Since BOVET 1822 has a history of travel, with its founder famously moving between Switzerland, England, and China, the House has a number of world time timepieces, like the Récital 27 and the Virtuoso V, while the entry price point for men, the 19Thirty, and for women, the Miss Audrey, are wonderful everyday companions.
When asked which timepiece is his favourite, Mr. Raffy inevitably replies, “the next one.” As the designs of the timepieces come from him, he is constantly living in the future, working on the new products for next year and beyond.
Bespoke accounts for a sizable amount of BOVET's business. The House is always willing to collaborate with clients to design the watch of their dreams, whether that means adding engraved initials or a message to a completely one-of-a-kind movement, case, and decorations, such as the Rolls-Royce Boat Tail, and everything in between.

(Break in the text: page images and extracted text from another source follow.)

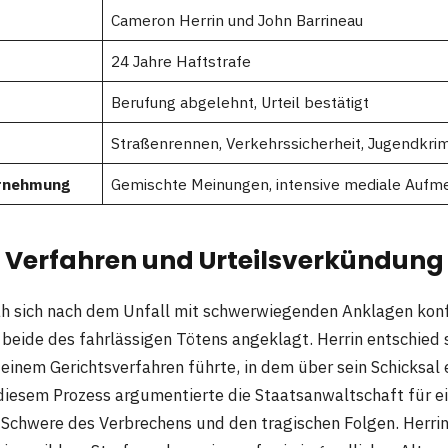
Cameron Herrin und John Barrineau
24 Jahre Haftstrafe
Berufung abgelehnt, Urteil bestätigt
Straßenrennen, Verkehrssicherheit, Jugendkrimi
hrnehmung
Gemischte Meinungen, intensive mediale Aufm
e Verfahren und Urteilsverkündung
h sich nach dem Unfall mit schwerwiegenden Anklagen konfr
beide des fahrlässigen Tötens angeklagt. Herrin entschied s
einem Gerichtsverfahren führte, in dem über sein Schicksal
 diesem Prozess argumentierte die Staatsanwaltschaft für ein
 Schwere des Verbrechens und den tragischen Folgen. Herri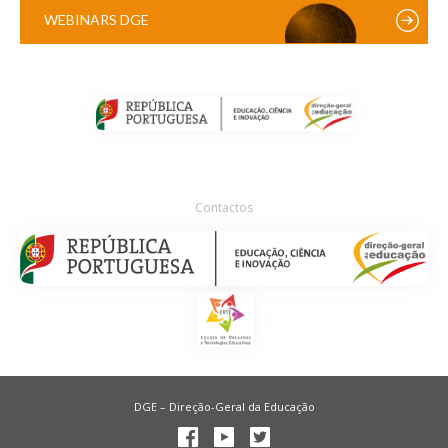
WEBINARS DGE
Contactos
DGE – Direção-Geral da Educação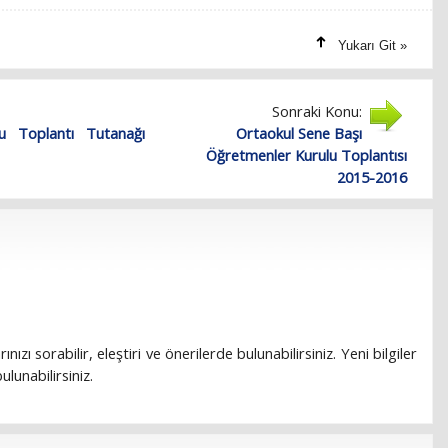
Yukarı Git »
Sonraki Konu:
u Toplantı Tutanağı
Ortaokul Sene Başı
Öğretmenler Kurulu Toplantısı
2015-2016
rınızı sorabilir, eleştiri ve önerilerde bulunabilirsiniz. Yeni bilgiler
lunabilirsiniz.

One of the most surprising and delightful reveals of 2021 was the collaboration between Rolls-Royce and BOVET 1822 for the Boat Tail bespoke car and timepieces. Developed in tandem, the pair of bespoke timepieces BOVET 1822 produced for this project are capable of being worn on the wrist, used as a table clock and a pocket watch/pendant watch, and mounted in the car’s dashboard. This is the first time a mechanical tourbillon timepiece has been integrated into the dashboard, and tested like any other part of the car.
BOVET loves when a collector pushes the House outside of its comfort zone, asking for unusual materials (like wood marquetry or meteorite), innovative engraving, totally new movements, and unique miniature painted dials of subjects like children, pets, entire families, and more.

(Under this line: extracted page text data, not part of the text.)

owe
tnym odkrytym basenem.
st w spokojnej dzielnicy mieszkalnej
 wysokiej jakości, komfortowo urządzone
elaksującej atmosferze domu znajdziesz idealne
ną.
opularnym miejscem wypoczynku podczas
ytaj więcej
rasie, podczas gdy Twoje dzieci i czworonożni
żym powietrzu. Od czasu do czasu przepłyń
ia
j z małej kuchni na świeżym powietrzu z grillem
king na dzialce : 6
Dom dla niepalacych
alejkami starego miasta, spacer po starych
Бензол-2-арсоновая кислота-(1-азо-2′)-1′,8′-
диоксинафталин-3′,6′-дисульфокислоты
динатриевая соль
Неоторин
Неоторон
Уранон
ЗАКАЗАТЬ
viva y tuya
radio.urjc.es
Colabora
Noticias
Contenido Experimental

As BOVET’s collectors are worldwide, so is its presence. There are currently BOVET boutiques in Singapore, Tokyo, Bangkok, Moscow, New Delhi, and Riyadh, with more on the way this year and next. The House’s strongest markets are the USA, the UK and Europe, Southeast Asia, the Middle East, and Russia. The collectors range from mature and traditional to young and adventurous, so the BOVET collection includes classic timepieces and modern complications, using new materials, new colors, new complications, and innovative technology.

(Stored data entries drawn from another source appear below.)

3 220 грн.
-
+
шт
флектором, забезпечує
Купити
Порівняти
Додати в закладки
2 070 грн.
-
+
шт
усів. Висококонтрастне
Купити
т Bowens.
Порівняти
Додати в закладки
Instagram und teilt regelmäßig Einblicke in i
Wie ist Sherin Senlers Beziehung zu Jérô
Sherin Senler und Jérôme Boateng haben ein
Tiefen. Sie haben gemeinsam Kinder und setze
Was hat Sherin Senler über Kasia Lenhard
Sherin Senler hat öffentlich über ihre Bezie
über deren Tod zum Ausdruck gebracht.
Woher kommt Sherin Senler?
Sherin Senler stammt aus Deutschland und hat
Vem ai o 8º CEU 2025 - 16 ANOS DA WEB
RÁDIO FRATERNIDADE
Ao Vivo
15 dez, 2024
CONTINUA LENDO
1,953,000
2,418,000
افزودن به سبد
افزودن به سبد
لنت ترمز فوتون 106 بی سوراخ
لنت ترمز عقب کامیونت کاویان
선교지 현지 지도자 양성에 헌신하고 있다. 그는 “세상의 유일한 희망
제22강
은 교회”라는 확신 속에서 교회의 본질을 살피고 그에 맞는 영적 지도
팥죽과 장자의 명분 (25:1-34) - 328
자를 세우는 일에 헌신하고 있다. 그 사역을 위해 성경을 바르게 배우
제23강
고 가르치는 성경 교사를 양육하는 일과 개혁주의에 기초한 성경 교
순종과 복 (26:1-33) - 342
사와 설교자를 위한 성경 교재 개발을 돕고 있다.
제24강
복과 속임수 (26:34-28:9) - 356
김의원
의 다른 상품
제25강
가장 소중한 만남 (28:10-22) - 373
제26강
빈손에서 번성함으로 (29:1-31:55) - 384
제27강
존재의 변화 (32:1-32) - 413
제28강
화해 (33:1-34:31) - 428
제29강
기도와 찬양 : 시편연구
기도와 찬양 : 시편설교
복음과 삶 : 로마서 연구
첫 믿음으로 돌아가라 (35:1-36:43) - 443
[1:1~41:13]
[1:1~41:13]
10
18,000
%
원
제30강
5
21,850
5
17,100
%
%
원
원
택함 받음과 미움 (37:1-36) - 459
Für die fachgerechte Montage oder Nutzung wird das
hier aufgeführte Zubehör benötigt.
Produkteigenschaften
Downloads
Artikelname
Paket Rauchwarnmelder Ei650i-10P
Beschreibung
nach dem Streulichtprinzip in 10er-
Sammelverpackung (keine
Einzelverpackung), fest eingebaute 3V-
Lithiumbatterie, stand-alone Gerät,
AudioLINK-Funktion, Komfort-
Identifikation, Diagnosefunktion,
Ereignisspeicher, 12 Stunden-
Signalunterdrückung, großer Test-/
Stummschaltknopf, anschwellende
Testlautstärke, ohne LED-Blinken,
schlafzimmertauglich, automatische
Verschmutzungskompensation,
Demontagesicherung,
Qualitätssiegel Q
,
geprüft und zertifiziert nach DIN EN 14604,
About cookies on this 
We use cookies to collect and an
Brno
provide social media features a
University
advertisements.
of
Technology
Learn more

The House of BOVET's future is secure: before purchasing the company, owner Mr. Pascal Raffy was an avid watch collector of BOVET and other timepieces. Educated about timepieces at his grandfather’s knee, he knows what collectors desire and will never disappoint. He is determined to maintain the House’s lofty position in high watchmaking moving forward.
“BOVET deserves to be where it is, at the highest position in watchmaking, and I will do everything in my power to push BOVET forward, optimizing my team and the artisans within,” says Mr. Raffy. “For this reason, I have verticalized the manufacturing so we have complete control and can be very flexible and reactive to our customers’ wishes. I am proud to have been at the head of BOVET for 20 years, and I very much look forward to the future. I love this brand and as a result pay attention to every detail and aspect of the creation of our timepieces.”
This year, BOVET celebrates BOVET is celebrating its 200th anniversary this year with a number of special events. A travelling display of historical and modern timepieces will visit retailers, museums, and other venues across the world. You can also expect bespoke timepieces that will both celebrate the House's heritage and point to the future. Over its 200 years, BOVET 1822 has seen changes in taste and style, but one thing has remained constant – the love of beautiful objects. From the Emperor of China to heads of state and connoisseurs of fine timepieces, BOVET 1822 stands as a unique and highly desirable watchmaking house.
In many ways, the House of BOVET is the luxury watch industry's best-kept secret. The celebration of 200 years is only the beginning of Bovet's journey.